EXERCISE: When you have gone through the records, report how many lines include "Темировдун", giving the number and nothing more.

========================================

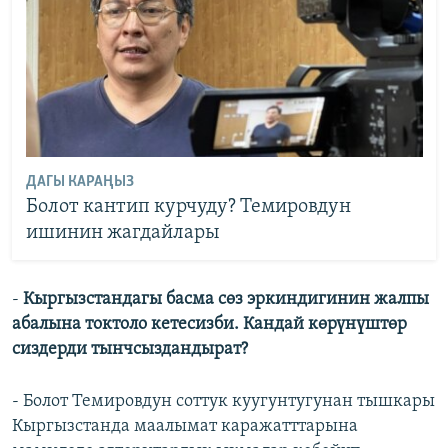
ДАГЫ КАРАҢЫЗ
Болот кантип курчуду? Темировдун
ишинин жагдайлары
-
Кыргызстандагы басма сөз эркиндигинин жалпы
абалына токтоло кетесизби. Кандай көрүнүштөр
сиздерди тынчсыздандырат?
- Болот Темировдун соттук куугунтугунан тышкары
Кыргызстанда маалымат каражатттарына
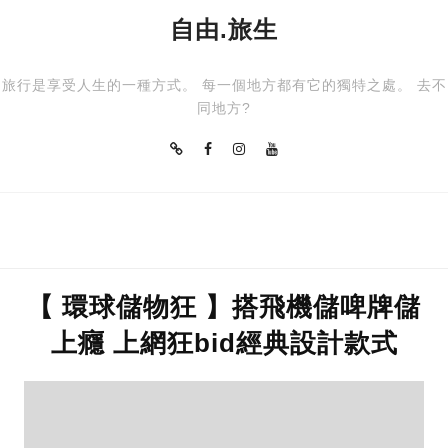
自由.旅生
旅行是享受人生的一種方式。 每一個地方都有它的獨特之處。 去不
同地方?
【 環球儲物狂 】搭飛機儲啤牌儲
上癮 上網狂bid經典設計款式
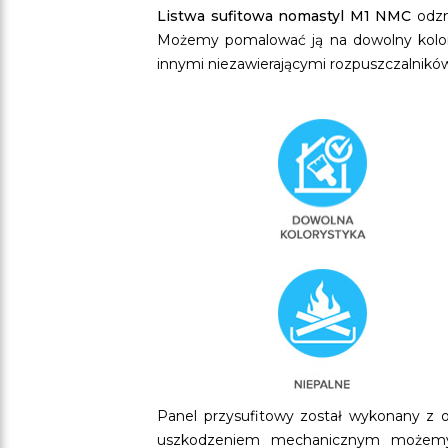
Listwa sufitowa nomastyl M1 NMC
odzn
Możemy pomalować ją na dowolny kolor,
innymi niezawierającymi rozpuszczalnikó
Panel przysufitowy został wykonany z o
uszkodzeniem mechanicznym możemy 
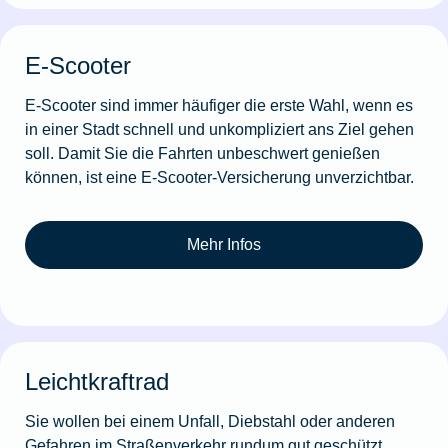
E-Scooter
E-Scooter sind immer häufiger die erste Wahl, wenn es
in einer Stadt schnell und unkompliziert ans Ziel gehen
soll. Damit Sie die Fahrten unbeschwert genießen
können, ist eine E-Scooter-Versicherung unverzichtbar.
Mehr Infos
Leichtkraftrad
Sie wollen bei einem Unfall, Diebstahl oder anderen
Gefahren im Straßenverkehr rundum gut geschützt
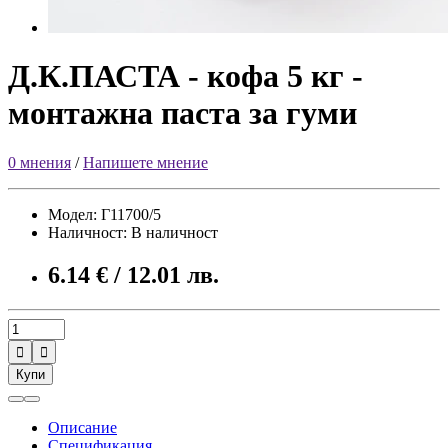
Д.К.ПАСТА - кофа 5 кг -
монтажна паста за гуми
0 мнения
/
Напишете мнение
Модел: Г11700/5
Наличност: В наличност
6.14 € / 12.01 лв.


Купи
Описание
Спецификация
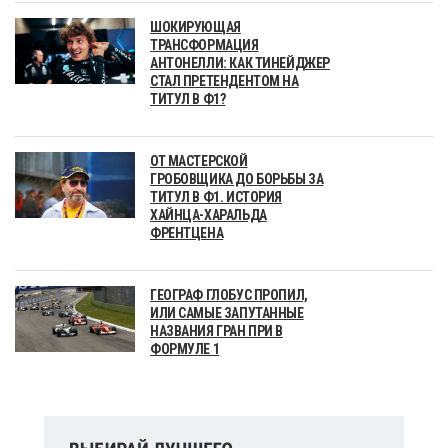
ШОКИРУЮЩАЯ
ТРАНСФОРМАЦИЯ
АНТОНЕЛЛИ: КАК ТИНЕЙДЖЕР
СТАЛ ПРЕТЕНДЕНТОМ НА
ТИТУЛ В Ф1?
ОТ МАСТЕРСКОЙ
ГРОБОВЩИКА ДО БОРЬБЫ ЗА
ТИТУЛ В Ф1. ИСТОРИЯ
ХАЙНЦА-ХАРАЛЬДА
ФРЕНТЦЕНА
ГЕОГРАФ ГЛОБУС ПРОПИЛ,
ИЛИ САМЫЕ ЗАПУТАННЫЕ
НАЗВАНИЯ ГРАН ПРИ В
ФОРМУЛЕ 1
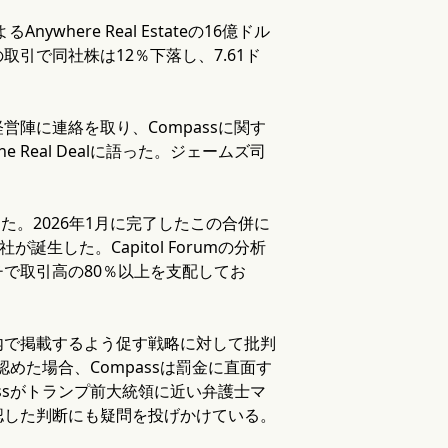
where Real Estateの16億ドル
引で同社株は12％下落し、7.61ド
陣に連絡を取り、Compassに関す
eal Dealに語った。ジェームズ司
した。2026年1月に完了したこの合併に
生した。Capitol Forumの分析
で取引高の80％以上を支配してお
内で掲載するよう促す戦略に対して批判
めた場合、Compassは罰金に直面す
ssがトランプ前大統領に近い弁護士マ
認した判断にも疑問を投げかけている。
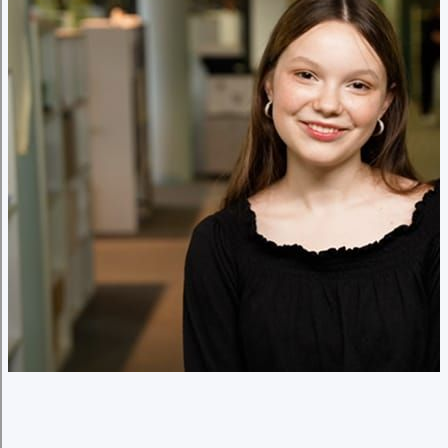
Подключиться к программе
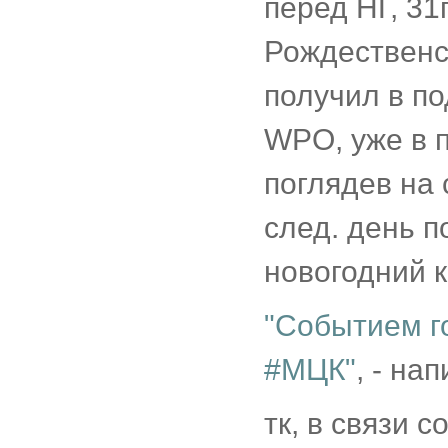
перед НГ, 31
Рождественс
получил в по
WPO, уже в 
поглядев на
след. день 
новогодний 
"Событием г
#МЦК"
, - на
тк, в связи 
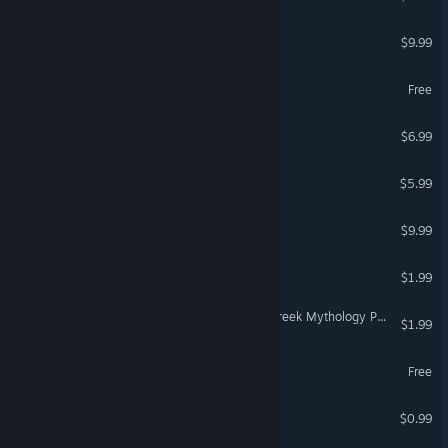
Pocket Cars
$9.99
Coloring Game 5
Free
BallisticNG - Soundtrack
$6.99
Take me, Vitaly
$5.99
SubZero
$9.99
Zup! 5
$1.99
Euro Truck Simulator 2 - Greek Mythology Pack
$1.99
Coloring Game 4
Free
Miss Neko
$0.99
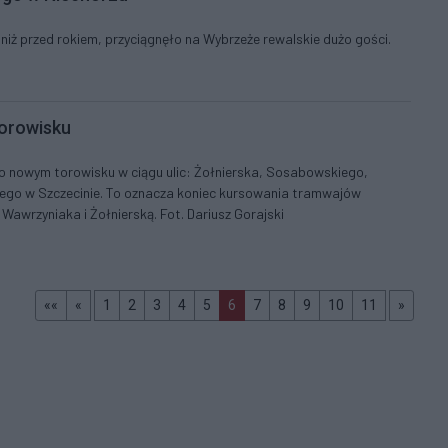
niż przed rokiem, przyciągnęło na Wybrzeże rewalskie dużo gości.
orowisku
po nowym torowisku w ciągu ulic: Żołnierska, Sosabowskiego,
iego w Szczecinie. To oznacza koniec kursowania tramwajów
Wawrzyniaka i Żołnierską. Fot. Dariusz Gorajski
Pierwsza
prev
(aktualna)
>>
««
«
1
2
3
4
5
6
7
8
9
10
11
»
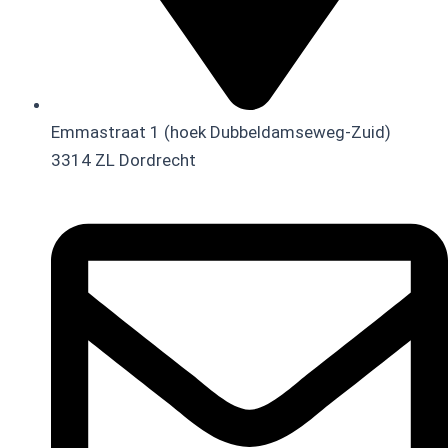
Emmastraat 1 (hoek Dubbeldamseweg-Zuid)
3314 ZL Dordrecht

========================================

WRITTEN SOLUTION: 2